The 2024 season was the last in Bregman’s five-year, $100 million contract. A two-time All-Star, he’s spent his entire career in Houston and contributed mightily to the Astros’ ALCS success. Along with Altuve, the pair has appeared in each of their seven ALCS appearances.
In 98 career postseason games, Bregman has hit 19 home runs and driven in 54 runs, at times carrying the team. He slugged .692 in the Astros’ seven-game ALCS loss to the eventual champion Texas Rangers last year.
Now 30, it will be fascinating to see how teams value Bregman as he nears the back side of the typical MLB aging curve.

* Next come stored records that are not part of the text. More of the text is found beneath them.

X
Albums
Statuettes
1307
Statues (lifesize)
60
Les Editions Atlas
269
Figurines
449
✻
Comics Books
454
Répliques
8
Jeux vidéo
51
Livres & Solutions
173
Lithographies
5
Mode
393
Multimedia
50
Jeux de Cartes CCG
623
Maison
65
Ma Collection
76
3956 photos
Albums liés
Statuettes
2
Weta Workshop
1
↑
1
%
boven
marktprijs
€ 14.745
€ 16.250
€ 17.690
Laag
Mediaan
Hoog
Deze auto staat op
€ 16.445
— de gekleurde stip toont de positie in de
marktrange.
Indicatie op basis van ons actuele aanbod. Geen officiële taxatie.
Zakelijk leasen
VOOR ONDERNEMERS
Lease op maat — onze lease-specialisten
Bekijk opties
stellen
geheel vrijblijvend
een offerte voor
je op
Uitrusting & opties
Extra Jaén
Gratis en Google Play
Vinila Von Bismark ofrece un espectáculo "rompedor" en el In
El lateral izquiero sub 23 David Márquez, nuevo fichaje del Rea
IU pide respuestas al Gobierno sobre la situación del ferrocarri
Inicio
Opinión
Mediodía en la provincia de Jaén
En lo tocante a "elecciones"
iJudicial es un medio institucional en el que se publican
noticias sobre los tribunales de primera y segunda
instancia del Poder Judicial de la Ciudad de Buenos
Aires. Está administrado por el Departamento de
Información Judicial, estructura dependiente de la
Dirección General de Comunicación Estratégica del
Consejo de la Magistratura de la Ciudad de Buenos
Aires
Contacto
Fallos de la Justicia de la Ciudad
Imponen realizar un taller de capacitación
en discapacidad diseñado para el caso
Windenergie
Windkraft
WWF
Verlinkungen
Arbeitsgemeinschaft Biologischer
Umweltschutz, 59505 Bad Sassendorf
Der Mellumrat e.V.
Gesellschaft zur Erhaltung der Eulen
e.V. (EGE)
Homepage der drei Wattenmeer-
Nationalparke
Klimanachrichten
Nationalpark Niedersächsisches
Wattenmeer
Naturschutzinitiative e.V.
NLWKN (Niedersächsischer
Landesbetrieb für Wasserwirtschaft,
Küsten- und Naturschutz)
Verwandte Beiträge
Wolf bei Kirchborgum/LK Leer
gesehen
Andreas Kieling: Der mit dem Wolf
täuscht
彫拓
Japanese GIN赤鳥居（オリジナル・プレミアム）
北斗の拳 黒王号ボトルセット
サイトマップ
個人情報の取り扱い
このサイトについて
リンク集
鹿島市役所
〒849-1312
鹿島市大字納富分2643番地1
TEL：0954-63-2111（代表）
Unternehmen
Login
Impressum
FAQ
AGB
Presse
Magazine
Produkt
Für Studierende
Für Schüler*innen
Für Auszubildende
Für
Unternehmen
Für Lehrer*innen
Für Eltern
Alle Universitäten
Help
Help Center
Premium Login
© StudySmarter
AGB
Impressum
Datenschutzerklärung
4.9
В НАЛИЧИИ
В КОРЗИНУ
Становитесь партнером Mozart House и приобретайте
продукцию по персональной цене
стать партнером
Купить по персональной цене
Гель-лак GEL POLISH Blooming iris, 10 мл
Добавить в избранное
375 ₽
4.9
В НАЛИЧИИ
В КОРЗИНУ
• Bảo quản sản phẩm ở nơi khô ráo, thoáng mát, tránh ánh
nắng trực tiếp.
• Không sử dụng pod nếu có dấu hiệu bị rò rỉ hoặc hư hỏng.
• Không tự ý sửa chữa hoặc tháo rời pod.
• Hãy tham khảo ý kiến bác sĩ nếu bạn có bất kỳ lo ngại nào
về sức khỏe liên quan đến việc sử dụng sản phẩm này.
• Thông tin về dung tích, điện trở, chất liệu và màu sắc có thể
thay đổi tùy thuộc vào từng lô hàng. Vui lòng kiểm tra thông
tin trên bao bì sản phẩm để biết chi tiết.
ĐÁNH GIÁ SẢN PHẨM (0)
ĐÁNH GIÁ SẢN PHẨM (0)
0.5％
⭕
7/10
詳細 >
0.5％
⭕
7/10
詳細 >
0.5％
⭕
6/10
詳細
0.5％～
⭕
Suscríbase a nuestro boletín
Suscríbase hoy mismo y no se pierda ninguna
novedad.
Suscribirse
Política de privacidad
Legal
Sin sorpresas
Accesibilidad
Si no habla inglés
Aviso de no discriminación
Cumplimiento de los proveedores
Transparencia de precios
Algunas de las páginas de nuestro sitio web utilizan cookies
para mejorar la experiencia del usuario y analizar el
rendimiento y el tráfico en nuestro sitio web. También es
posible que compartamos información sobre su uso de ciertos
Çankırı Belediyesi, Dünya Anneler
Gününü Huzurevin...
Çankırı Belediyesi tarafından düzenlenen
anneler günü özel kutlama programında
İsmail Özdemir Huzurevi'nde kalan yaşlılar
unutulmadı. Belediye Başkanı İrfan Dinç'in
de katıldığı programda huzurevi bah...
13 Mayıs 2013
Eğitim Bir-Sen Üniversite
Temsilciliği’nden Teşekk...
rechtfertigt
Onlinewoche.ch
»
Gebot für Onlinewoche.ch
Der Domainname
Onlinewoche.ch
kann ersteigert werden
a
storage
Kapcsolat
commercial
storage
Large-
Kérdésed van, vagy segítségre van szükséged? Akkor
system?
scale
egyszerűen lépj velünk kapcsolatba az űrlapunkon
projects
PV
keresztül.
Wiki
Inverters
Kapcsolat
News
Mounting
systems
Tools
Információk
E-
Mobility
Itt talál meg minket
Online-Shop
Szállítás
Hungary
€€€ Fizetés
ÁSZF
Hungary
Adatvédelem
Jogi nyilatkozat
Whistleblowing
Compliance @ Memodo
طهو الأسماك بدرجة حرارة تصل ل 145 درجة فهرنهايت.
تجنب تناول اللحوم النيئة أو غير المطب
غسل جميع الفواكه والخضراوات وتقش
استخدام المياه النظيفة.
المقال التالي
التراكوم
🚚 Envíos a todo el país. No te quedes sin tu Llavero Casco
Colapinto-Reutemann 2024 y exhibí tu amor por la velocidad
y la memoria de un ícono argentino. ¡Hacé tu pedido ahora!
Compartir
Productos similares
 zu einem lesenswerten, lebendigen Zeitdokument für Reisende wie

Bregman has been a remarkably consistent power hitter in the regular season, hitting 23, 25, and 26 home runs each of the last three years. Some teams might be deterred by what appeared to be an atypical lack of plate discipline in 2024 when Bregman drew only 44 walks compared to 86 strikeouts. He had walked more than he struck out in four of the last five non-pandemic seasons.
But if any team is willing to overlook the perceived faults of their homegrown star, it could be the Astros. They drafted Bregman second overall in the 2015 draft, and he’s remained a symbol of their painful, prolonged rebuilding process that yielded a number of early draft picks — most of which the Astros used wisely.
“Bregman is a special, special human and a special baseball player,” Astros pitcher Hunter Brown told reporters Wednesday in Houston. “I hope to get to see him back here next year. That’s all I’ve got to say.”